수학식 5에서, C는 채널의 개수를 의미한다.In Equation 5, C means the number of channels.

태스크 손실(1250)과 콘텍스트 손실(1260)에 기초해서 신경망(1200)에서의 최종 손실(1270)이 계산된다. 어떤 실시예에서, 최종 손실(1270)은 신경망(1200)에 포함되는 콘텍스트 손실(1260)의 합과 태스트 손실(1250)에 기초해서 계산될 수 있다. 예를 들면, 최종 손실(1270)은 수학식 6과 같이 계산될 수 있다.The final loss 1270 in the neural network 1200 is calculated based on the task loss 1250 and the context loss 1260. In some embodiments, the final loss 1270 may be calculated based on the sum of the context loss 1260 included in the neural network 1200 and the task loss 1250. For example, the final loss 1270 may be calculated as in Equation 6.

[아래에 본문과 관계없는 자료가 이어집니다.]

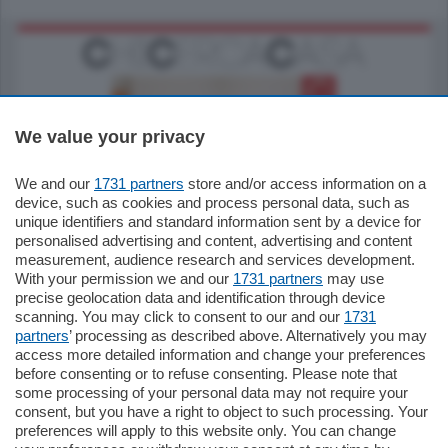
We value your privacy
We and our
1731 partners
store and/or access information on a
185.000
€
device, such as cookies and process personal data, such as
unique identifiers and standard information sent by a device for
Cernobbio - Como
personalised advertising and content, advertising and content
Appartamento
measurement, audience research and services development.
Situato nella tranquilla frazione di Piazza
With your permission we and our
1731 partners
may use
Santo Stefano, in un contesto riservato e a
precise geolocation data and identification through device
pochi minuti …
scanning. You may click to consent to our and our
1731
partners
’ processing as described above. Alternatively you may
mq.
80
access more detailed information and change your preferences
before consenting or to refuse consenting. Please note that
some processing of your personal data may not require your
consent, but you have a right to object to such processing. Your
preferences will apply to this website only. You can change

수학식 6에서, l_fin은 최종 손실을 나타내고, l_task는 태스크 손실을 나타내고, λ는 콘텍스트 손실의 효과를 제어하기 위한 상수이며, K_m과 Q_m은 신경망의 m번째 콘텍스트 모듈에서 생성되는 영역 특징 벡터를 나타내고, M는 신경망에 포함되는 콘텍스트 모듈의 개수를 나타낸다(M은 1 이상의 정수).In Equation 6, l _fin represents the final loss, l _task represents the task loss, λ is a constant for controlling the effect of the context loss, and K _m and Q _m are regions created in the m-th context module of the neural network Represents a feature vector, and M represents the number of context modules included in the neural network (M is an integer greater than or equal to 1).

최종 손실(1270)은 신경망(1200)으로 역전파되어서 신경망(1270)의 학습 가능한 파라미터(예를 들면, 가중치)가 갱신된다. 이에 따라 신경망(1270)이 학습될 수 있다.The final loss 1270 is backpropagated to the neural network 1200 so that a learnable parameter (eg, weight) of the neural network 1270 is updated. Accordingly, the neural network 1270 may be trained.

한편, 콘텍스트 모듈은 입력 특징 맵을 정규화할 수 있으며, 이러한 실시예에 대해서 도 13을 참고로 하여 설명한다.Meanwhile, the context module can normalize the input feature map, and this embodiment will be described with reference to FIG. 13.

도 13은 본 발명의 다른 실시예에 따른 콘텍스트 모듈을 예시하는 도면이다.13 is a diagram illustrating a context module according to another embodiment of the present invention.

도 13을 참고하면, 콘텍스트 모듈(1300)은 정규화 모듈(1350), 어텐션 모듈(1310), 벡터 생성 모듈(1320) 및 비교 모듈(1330)을 포함한다. 어텐션 모듈(1310), 벡터 생성 모듈(1320) 및 비교 모듈(1330)은 도 8을 참고로 하여 설명한 어텐션 모듈(810), 벡터 생성 모듈(820) 및 비교 모듈(830)과 유사하게 동작할 수 있으며 그 설명을 생략한다.Referring to FIG. 13, the context module 1300 includes a normalization module 1350, an attention module 1310, a vector generation module 1320, and a comparison module 1330. The attention module 1310, the vector generation module 1320, and the comparison module 1330 may operate similarly to the attention module 810, vector generation module 820, and comparison module 830 described with reference to FIG. 8. And the explanation is omitted.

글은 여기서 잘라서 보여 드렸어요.